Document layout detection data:
==*==

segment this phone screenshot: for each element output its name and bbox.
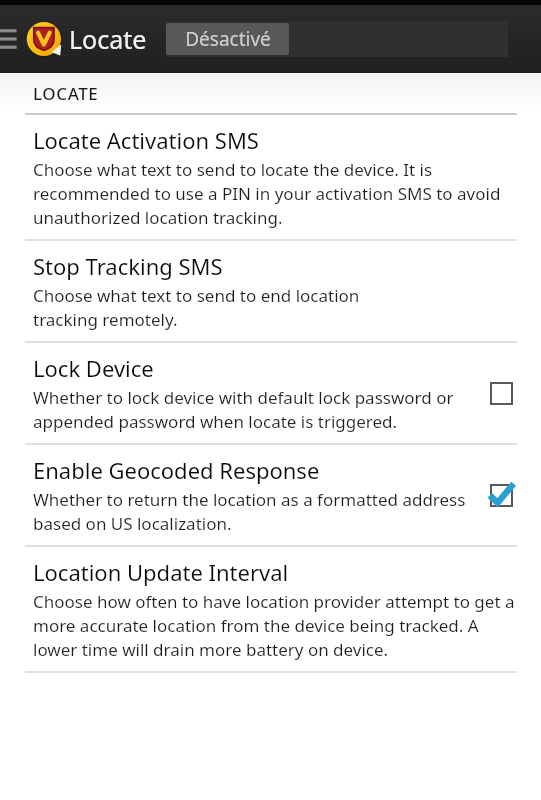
button[interactable]: Enable Geocoded Response bbox=[0, 445, 541, 545]
staticText: Choose what text to send to end location… bbox=[33, 284, 421, 331]
staticText: LOCATE bbox=[33, 82, 99, 105]
staticText: Choose how often to have location provid… bbox=[33, 590, 519, 661]
button[interactable]: Location Update Interval bbox=[0, 547, 541, 671]
staticText: Location Update Interval bbox=[33, 557, 289, 587]
staticText: Locate Activation SMS bbox=[33, 125, 259, 155]
staticText: Locate bbox=[69, 22, 147, 56]
button[interactable]: Locate Activation SMS bbox=[0, 115, 541, 239]
staticText: Stop Tracking SMS bbox=[33, 251, 223, 281]
button[interactable]: Désactivé bbox=[166, 23, 289, 55]
staticText: Choose what text to send to locate the d… bbox=[33, 158, 519, 229]
staticText: Lock Device bbox=[33, 353, 154, 383]
staticText: Whether to lock device with default lock… bbox=[33, 386, 467, 433]
button[interactable]: Open navigation menu bbox=[0, 14, 26, 64]
button[interactable]: Stop Tracking SMS bbox=[0, 241, 541, 341]
staticText: Whether to return the location as a form… bbox=[33, 488, 467, 535]
staticText: Désactivé bbox=[185, 26, 271, 52]
button[interactable]: Lock Device bbox=[0, 343, 541, 443]
staticText: Enable Geocoded Response bbox=[33, 455, 320, 485]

==*==

Copy out the data above exactly, except the pictures.

== Your solution ==
segment this phone screenshot: for each element output its name and bbox.
button[interactable]: Enable Geocoded Response bbox=[0, 445, 541, 545]
staticText: Choose what text to send to end location… bbox=[33, 284, 421, 331]
staticText: LOCATE bbox=[33, 82, 99, 105]
staticText: Choose how often to have location provid… bbox=[33, 590, 519, 661]
button[interactable]: Location Update Interval bbox=[0, 547, 541, 671]
staticText: Location Update Interval bbox=[33, 557, 289, 587]
staticText: Locate Activation SMS bbox=[33, 125, 259, 155]
staticText: Locate bbox=[69, 22, 147, 56]
button[interactable]: Locate Activation SMS bbox=[0, 115, 541, 239]
staticText: Stop Tracking SMS bbox=[33, 251, 223, 281]
button[interactable]: Désactivé bbox=[166, 23, 289, 55]
staticText: Choose what text to send to locate the d… bbox=[33, 158, 519, 229]
staticText: Lock Device bbox=[33, 353, 154, 383]
staticText: Whether to lock device with default lock… bbox=[33, 386, 467, 433]
button[interactable]: Open navigation menu bbox=[0, 14, 26, 64]
button[interactable]: Stop Tracking SMS bbox=[0, 241, 541, 341]
staticText: Whether to return the location as a form… bbox=[33, 488, 467, 535]
staticText: Désactivé bbox=[185, 26, 271, 52]
button[interactable]: Lock Device bbox=[0, 343, 541, 443]
staticText: Enable Geocoded Response bbox=[33, 455, 320, 485]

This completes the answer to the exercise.